Curiosamente, Kant ya había expresado con no desestimable élan retórico (ausente por lo general de su estilo seco y machacón), esa inclinación filosófico-sartoril a plasmar en el firmamento un patrón semejante a la medida hölderliniana: «Dos cosas ocupan el pensamiento con creciente y renovada admiración y asombro mientras más frecuentemente reflexionamos sobre ellas: el cielo estrellado en lo alto y la ley moral en nuestro interior. No tengo que buscarlos y conjeturarlos como si estuvieran velados por la oscuridad o en la región trascendente más allá del horizonte; los veo ante mí y los vinculo directamente a la conciencia de mi existencia. (…) La primera visión de una multitud incalculable de mundos anula, por así decir, mi importancia como criatura animal que, dotada por corto tiempo de poder vital, no se sabe cómo, debe a su vez entregar la materia de la que fue formada al planeta que habita (una mera partícula en el universo). La segunda, en cambio, eleva infinitamente mi valía en cuanto inteligencia en virtud de mi personalidad, en la que la ley moral me revela una vida independiente de la animalidad e incluso de todo el mundo sensible –al menos en la medida en que ello puede inferirse del destino asignado a mi existencia por esta ley, un destino que no se reduce a las condiciones y límites de esta vida sino que se extiende hacia el infinito.» En ese horizonte inteligible en que se inscribe el quehacer racional del individuo brillan inseparablemente con luz propia las nociones fundacionales de respeto y de fin en sí y el resultante concepto de autonomía de la voluntad como principios soberanos de lo que Kant llamó el imperativo categórico y nosotros podríamos llamar, estirando –o encogiendo– un poquito a Heidegger, un habitar ético. O citando al cubano José de la Luz y Caballero, que exaltado imprecó: «Antes quisiera, no digo yo, que se desplomaran las instituciones de los hombres –reyes y emperadores–, los astros mismos del firmamento, que ver caer del pecho humano el sentimiento de la justicia, 


ese sol del mundo moral.«


Ante ese telón de fondo se despliega así una suerte de orto-logía, sede o lugar común de la humana vocación de libertad, de la consustancial aspiración del ser racional a la justicia y la virtud, en la que sale y sube recurrente a su cénit (por una extraña elipsis en el vuelco del griego al latín, orto en italiano es también aurora) el inevitable Astro. En Cuba, sin embargo, esa combinación –pues toda metáfora es acercamiento de dos imágenes o ideas sobre la base de la analogía–, ese sol del mundo moral ha tendido, fatalmente, a lo largo de la historia, a cobrar proporciones catastróficas. Ya el filósofo y forjador de prohombres Luz amenazaba con el derrumbe de instituciones y… de astros. Martí –el Apóstol– profetizó con demasiada seguridad: «Yo soy bueno, y como bueno/Moriré de cara al sol». Perucho Figueredo, músico y letrista de nuestro ’68, sigue exhortando aún a los cubanos en el himno nacional: «No temáis una muerte glorióoosa,/¡que morir por la patria es vivir!». Poeta y prócer, el siempre joven Rubén Martínez Villena, que sin duda no ignoró la suerte de Ícaro, se quería gigante para «ascender, ascender hasta que pueda/¡rendir montañas y amasar estrellas!/¡Crecer, crecer hasta lo inmensurable!». Y el Sol de turno en este fin de milenio, ya no meteórico o cíclico sino estacionario, estancado, acuñó en su día de gloria el lema «¡Patria o muerte!» que, como salta al oído y a la vista en el (ese sí fidelísimo) idioma oral y mural cubano, ha sufrido sucesivas tachaduras o amputaciones hasta que en estos días de instalado período especial no va quedando indemne sino su último término.
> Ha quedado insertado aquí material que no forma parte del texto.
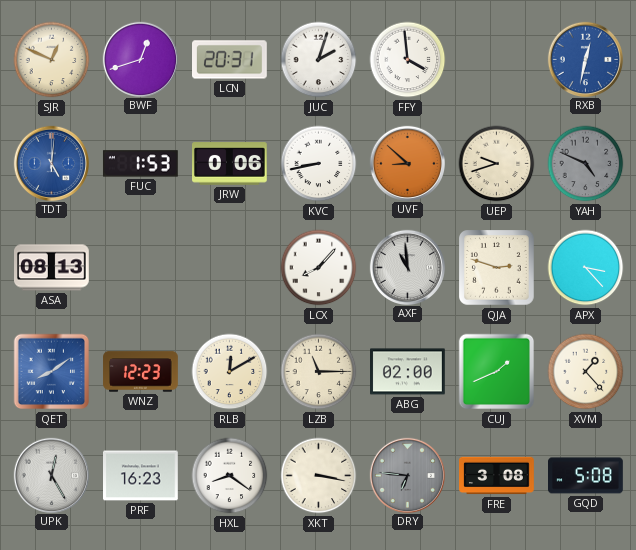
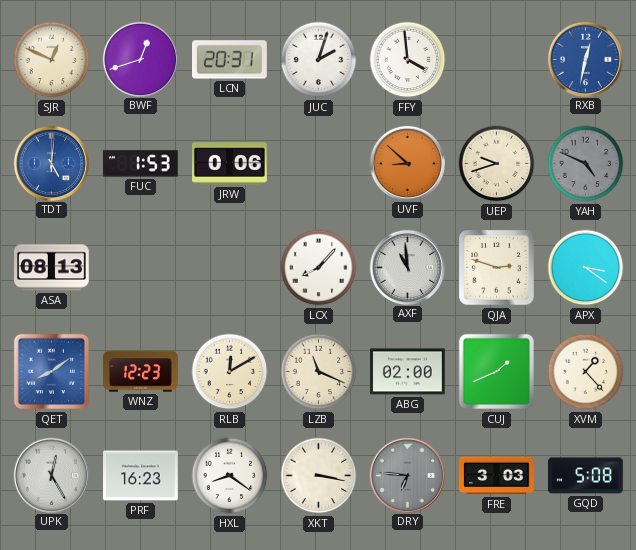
KVC: 8:43 -> none
APX: 3:23 -> 3:21
LZB: 11:15 -> 11:19
FRE: 3:08 -> 3:03
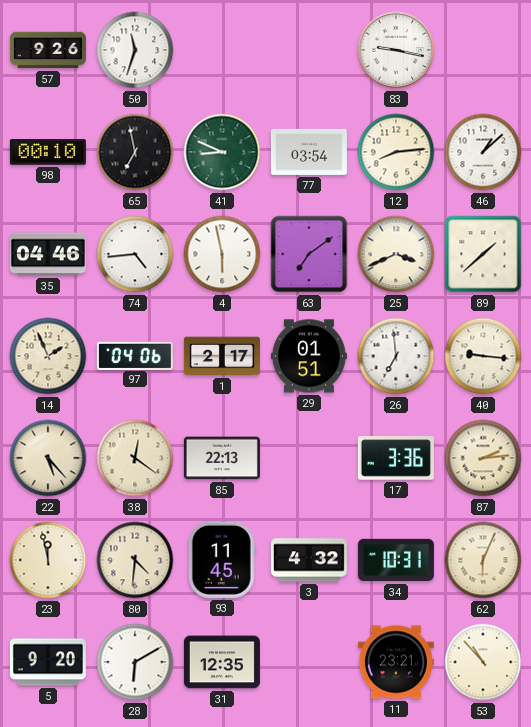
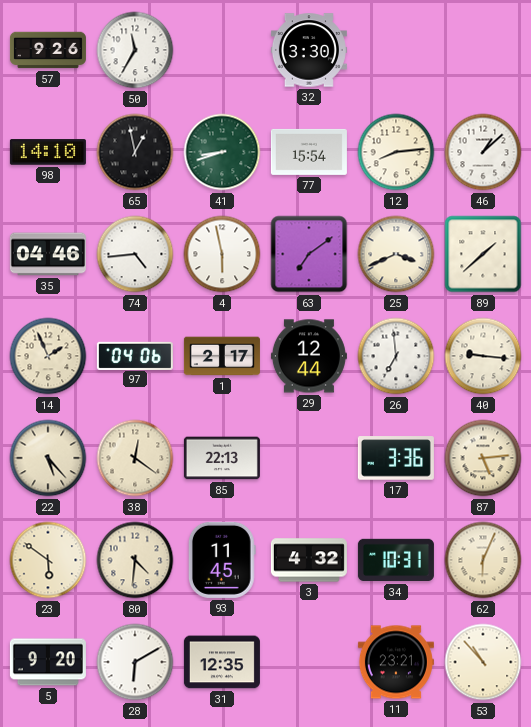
50: 11:33 -> 11:35
32: none -> 3:30
83: 9:17 -> none
98: 00:10 -> 14:10
65: 6:58 -> 12:58
41: 8:49 -> 8:42
77: 03:54 -> 15:54
29: 01:51 -> 12:44
87: 2:14 -> 5:14
23: 11:58 -> 5:51
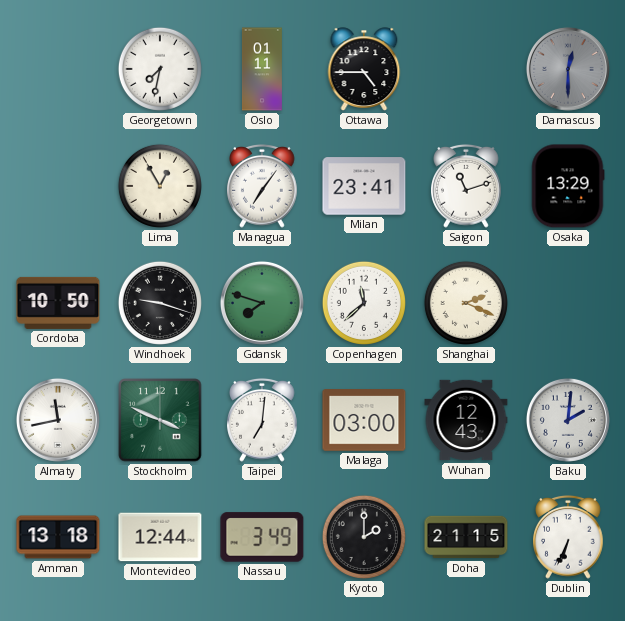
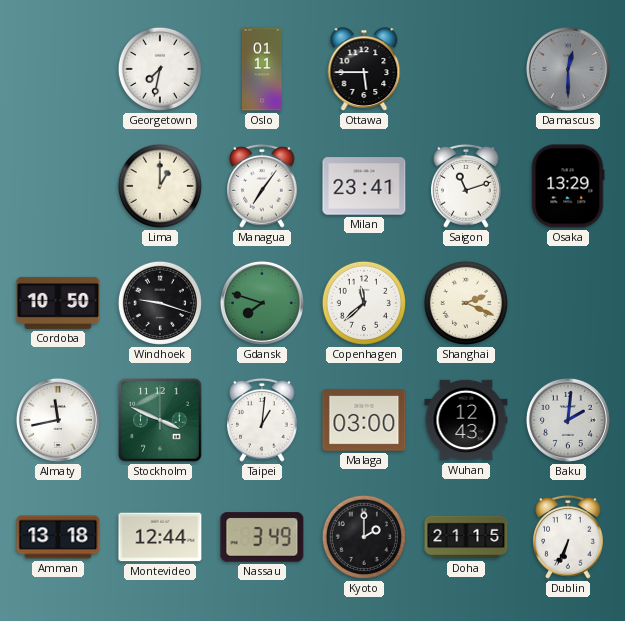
Ottawa: 4:45 -> 5:45
Lima: 12:55 -> 1:00
Taipei: 7:01 -> 1:01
Metáfora muerta: Sol eclipsado, luz negra. Moneda no convertible de faz obliterada, sin valor de cambio o (plus-)valía. Valor de uso reificado: usura. Usufructo del hombre como medio y no como fin en sí: abuso. Desplome de las propias y originarias comunidades, ciudades e instituciones: denegación de un lugar común y de un lugar ameno –fácticos– a la nación. Solaz y edificación en jardín ajeno, todo a precio mercantil y en moneda de sello perfilado, de cara dura. Tal vez, tal vez, como canturreaba mi abuela, la maestra rural, en los albores de este declinante siglo, Martí no debió de morir… Quién sabe si entonces, hoy, otro gallo cantaría y Cuba sería feliz. Pues «ese sol que ilumina el imperativo revolucionario»ha hecho demasiados estragos, precisamente por aquello de que «el factor decisivo [del pensamiento de Martí, encarnación, como luego Villena, de dicho imperativo] no le viene de los pensadores: le viene de los héroes y los mártires. Toda esa búsqueda de sí, sólo tiene un objeto: darse. Los más altos maestros de esta sabiduría no son los filósofos ni los moralistas, sino los héroes, es decir, los hombres volcados a la transformación redentora del mundo por el propio y voluntario sacrificio». Los filósofos y moralistas del caso, sin embargo, han demostrado a la larga tener mejor criterio pues –ya que estamos en el ámbito kantiano de los imperativos– nótese que a la luz de la razón pura práctica darse es virtuoso, inmolarse es harina de otro costal. Auténtico peligro surge, en cambio, cuando la filosofía propugna el heroísmo y el martirio, o cuando los héroes se meten, inter alia, a  moralistas y filósofos.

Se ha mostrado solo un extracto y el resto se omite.